London History

.’. Dreaming of a Butterfly .’.


The EU funded European Public Art Centre – EPAC is a collaborative engagement between organisations across Europe focusing on intersections between art, science and society. It consists of eight outdoor exhibition spaces established in participating countries that include Latvia, Estonia, Finland, Portugal, Spain, Poland, UK and Iceland to establish the first ever Europe-wide contemporary art venue.

Now in its second phase of the EPAC programme, artworks rotate between participating countries. In London,  Antonio Caramelo presents his artwork DREAMING OF A BUTTERFLY. By interactively utilising surrounding sound, the work produces an illusion of living butterflies inside the box.

Believe me when I say: They look pretty real, a friend of mine couldn’t believe they were just a “very good” work of art.

Check it out @ Spitalfields – London E1 6SW

Coal Holes

Christ Church School

In 1995, to celebrate the area’s history and cultural diversity, 25 cast iron roundels, with 20 different patterns, were set into pavements around Spitalfields. Each roundel, looks about the same size as the Victorian ‘coal-hole’ cover. It carried an image telling a story. The artist, Keith Bowler, who has lived in Spitalfields for many years, designed them and had them cast locally.

This one I found at Brick Lane just at the pavement of Christ Church School. You can see two children, dressed in 18th century costume, shown as pictures in a book and surrounded by eight pencils.
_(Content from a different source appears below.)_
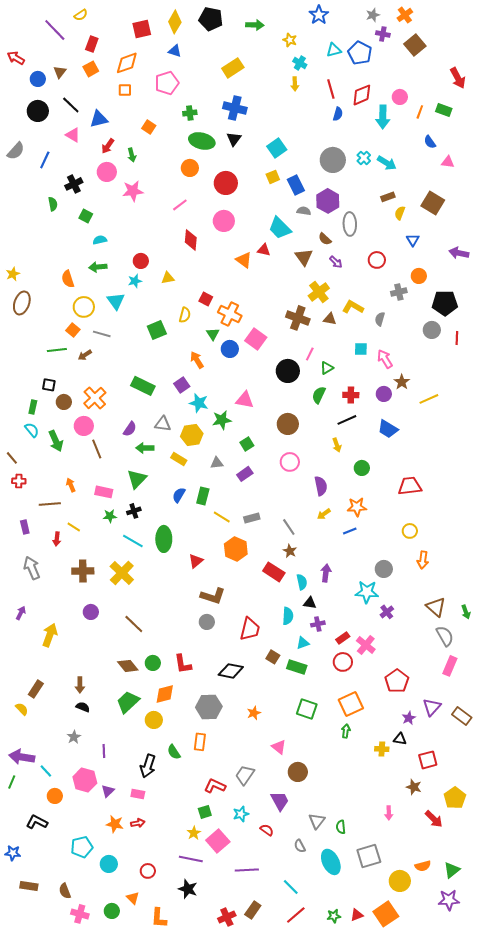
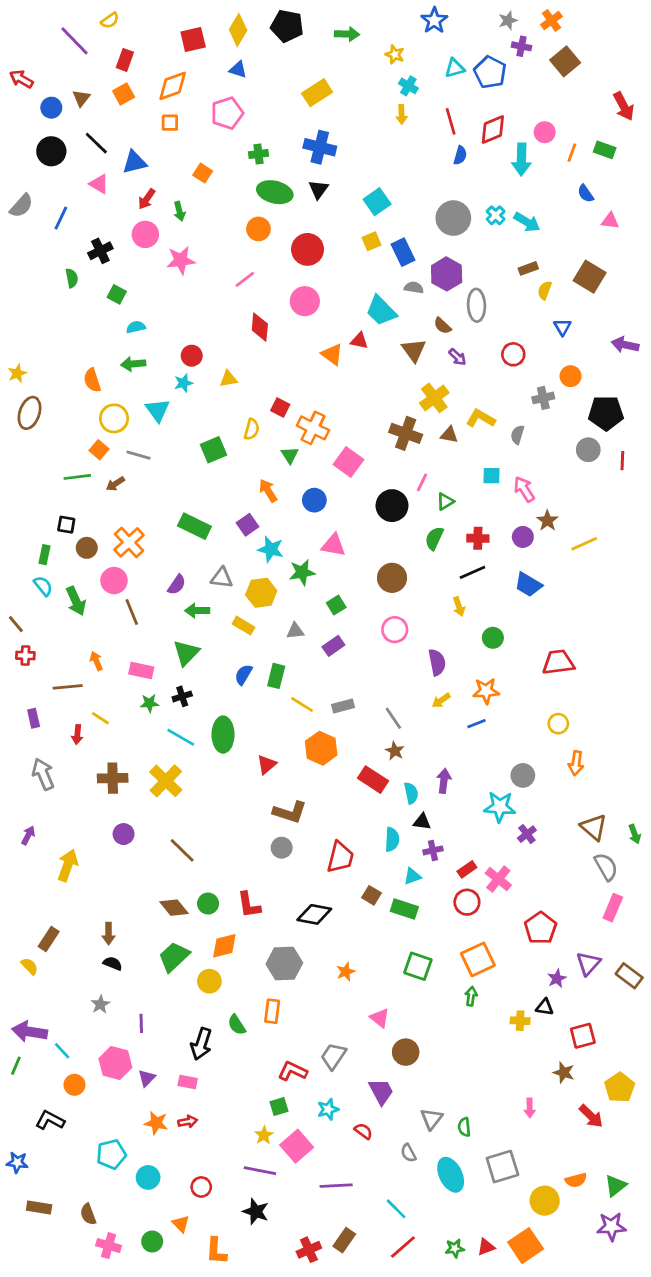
blue circle: (230, 349) -> (314, 500), moved

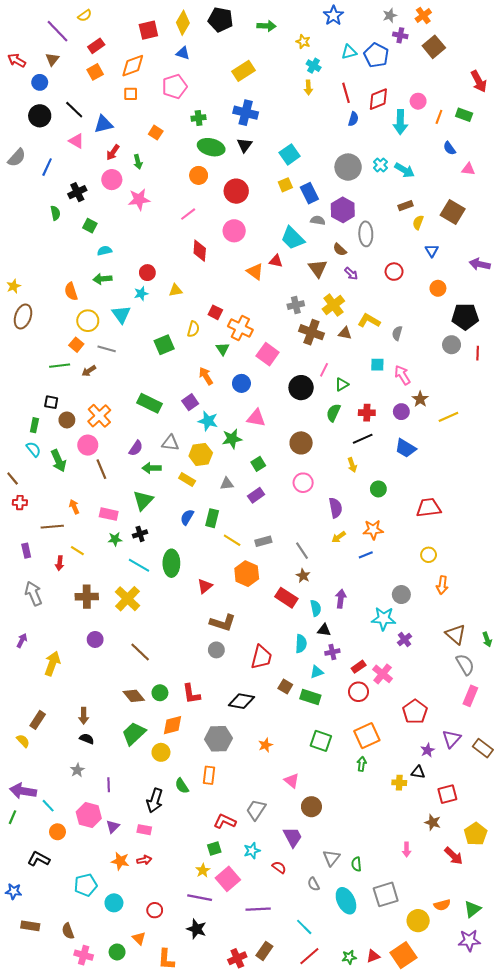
red rectangle: (125, 60) -> (96, 46), turned 35
brown triangle: (81, 98) -> (52, 59), moved
gray cross: (543, 398) -> (296, 305), moved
My new task is to find all of them after all they are not coal hole, but the roundels are worthy to look for.

London History

.’. Hardy’s Tree .’.


When I found out about the Hardy’s Tree I thought: What an amazing way for the nature to express itself!! But when you go to see the Hardy’s Tree you also think about Thomas Hardy and see the poetry on the image. Maybe he was trying to make the “sittuation” a little less horrid.

Before writting full time, Thomas Hardy studied architecture and during 1860s the Midland Railway was being built and the original St Pancras Churchyard was on the way of progress. The task to remove the bodies and tombs from the land was passed to Thomas and he spent many hours in Old St. Pancras Churchyard. The headstones around the Ash tree would have being placed there around this time and since them the tree has grown into what we see nowdays.


Coal Holes

Angel Alley

This plaque marks and points to the entrance to Angel Alley where the Freedom Press and bookshop are located, the world’s largest anarchist publisher. The Alley also has a large mural of famous anarchists.

The Alley is also very famous during the times of Jack the Ripper when it was used for girls to have some “privacy” during their working hours. Extensively used by prostitutes and their clients for centuries is also known as the place were Martha Turner (one of Jack the Ripper’s victims) used to hang out with a friend known as Pearly Poll.

It isn’t a coal hole but reminds me of one and I do think it should be part of my collection and you all should enjoy as well.

Coal Holes


I love coaholes. Off course I do, otherwise I wouldn’t ever have started this blog in first place. But how much other people love their coalhole?
It is important to protect things you love and this house at Bedford Place – Holborn, does love their coalhole.

London History

.’. Mystery Clock in the Strand .’.


During the time of Henry VIII a law was passed that all churchs and other official clocks in the city must be painted in blue and gold and, officially at least, that law has never been rescinded, which is why city clocks are still mostly painted in the King’s colours.

London has numerous highly eccentric clocks – the clock at St. Dusntan’s in the West with the giants beating the hours on a bell with their clubs, for example; or Fortnum and Mason’s clock outside their famous shop. But perhaps the most bixarre and least known is the Law Court’s clocks at Strand.

What makes this clock so unusual is that it was built by an iliterate Irishman who only made clocks as a hobby, yet it is supremely accurate – in fact when complete it was said to be the most accurate clock in London. The difficulty arose when a second clock was needed and the court authorities wanted something of similar quality. Only then was it discovered that the original hadd been made by a man who – because he could not write – had kept no record of how he did it, which is why the Law Court’s clock is unique and always will be.